Australian businesses stop exporting to China due to risk as trade tensions hit home.

Australian businesses stop exporting to China due to risk as trade tensions hit home.
Amid ongoing trade tensions between Canberra and Beijing, some Australian exporters are now so scared of having their products rejected at customs they have stopped shipping to China.
Exporter Andrew Ferguson recently had three shipments of live lobsters die in China because of lengthy delays in customs testing.

China began more stringent testing because it said high levels of cadmium had been found in some shipments.

But Mr Ferguson has questioned whether he is a casualty of escalating political tensions between the Australian and Chinese governments.

“The lobsters were out of the water too long and they died while they were waiting to be cleared,” he said.

“The cost was significant.”

He said it was too risky to continue shipping to China.

“Staff are probably my biggest stress,” he told 7.30.

“The sooner I can kick something back off and get things going again, it’ll make things better for them and we won’t lose those staff.”

Some Chinese importers have told wine, sugar, wool, copper and coal suppliers their goods will no longer clear customs either.
Amid the prolonged tensions, Prime Minister Scott Morrison on Monday evening said Australia would not back down on its foreign policy agenda.

“The global competition between the US and China presents new challenges,” he said in a speech to the British Policy Exchange.

“Like other sovereign nations in the Indo-Pacific, our preference is Australia is not forced into any binary choices.”

In what some may have seen as an olive branch, Mr Morrison also praised China’s economic and social growth, saying: “No country has pulled more people out of poverty”.
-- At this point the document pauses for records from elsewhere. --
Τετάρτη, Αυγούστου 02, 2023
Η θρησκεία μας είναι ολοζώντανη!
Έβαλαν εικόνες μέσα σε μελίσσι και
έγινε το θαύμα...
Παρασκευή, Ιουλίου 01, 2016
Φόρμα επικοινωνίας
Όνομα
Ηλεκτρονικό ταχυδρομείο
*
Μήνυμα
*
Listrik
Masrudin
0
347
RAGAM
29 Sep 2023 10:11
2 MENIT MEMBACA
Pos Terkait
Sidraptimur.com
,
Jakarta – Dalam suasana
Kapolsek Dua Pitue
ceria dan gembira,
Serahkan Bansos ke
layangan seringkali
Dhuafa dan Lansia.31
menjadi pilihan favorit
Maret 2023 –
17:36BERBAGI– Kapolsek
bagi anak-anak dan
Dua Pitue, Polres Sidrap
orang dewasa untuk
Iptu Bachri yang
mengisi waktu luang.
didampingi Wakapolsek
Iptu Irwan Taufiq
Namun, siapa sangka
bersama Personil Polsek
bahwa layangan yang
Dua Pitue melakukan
In a Chinese Ministry of Foreign Affairs briefing on Tuesday, spokesman Zhao Lijian said China had “noted Prime Minister Morrison’s positive comments on the global influence of China’s economic growth and China’s poverty alleviation efforts”.
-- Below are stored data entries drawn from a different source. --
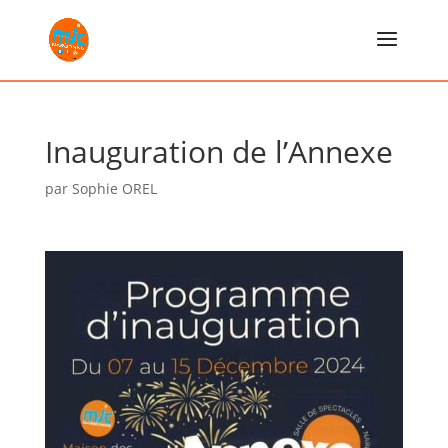
Inauguration de l’Annexe
par
Sophie OREL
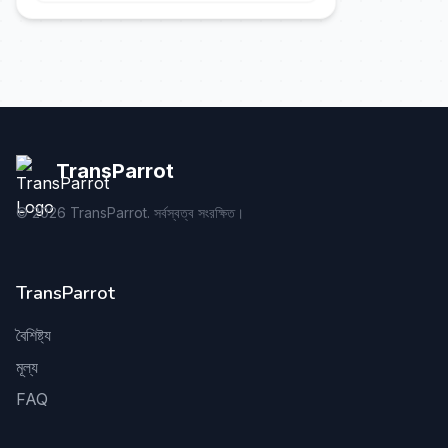
TransParrot
©
2026
TransParrot. সর্বস্বত্ব সংরক্ষিত।
TransParrot
বৈশিষ্ট্য
মূল্য
FAQ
“On China-Australia relations, we hope Australia will make independent, objective, sensible choices that serve its own interests,” he said.

The Chinese embassy in Australia directed 7.30 to Mr Zhao’s briefing when asked to comment on the ongoing trade dispute.
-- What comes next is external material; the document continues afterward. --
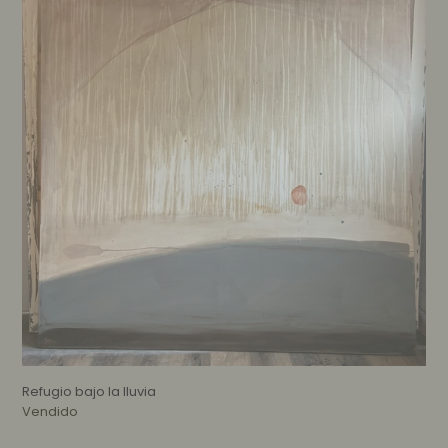
la
lluvia
Refugio bajo la lluvia
Disponibilidad
Vendido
Whether an apparent softening of tone from China will have an impact on exporters remains to be seen.

Leconfield wine marketer Damien White said he decided to postpone a $130,000 shipment to China out of fear it would be rejected, then had an order cancelled.

“It’s been a tough year for everybody and this is a bit of a nail in the coffin really,” he said.

“There needs to be some urgency around this topic.

“We need some answers and we need some official responses from Government so we understand what the direction is.”

Earlier this year, Australian barley was hit with a hefty tariff, some beef exports were banned and an anti-dumping probe was launched into 10 wine companies.

Research director at Perth USAsia, Jeffrey Wilson, said the economic impact of the dispute was mounting.

Trade data shows 94 per cent of Australia’s timber and lobster shipments, 76 per cent of wool and 71 per cent of cotton exports go to China.

“But the reality is there’s been a number of difficulties and irritants in the Australia-China relationship that have been brewing over many years, including issues of Chinese foreign interference in Australia, its militarisation of the South China Sea, and a number of human rights abuses as well.”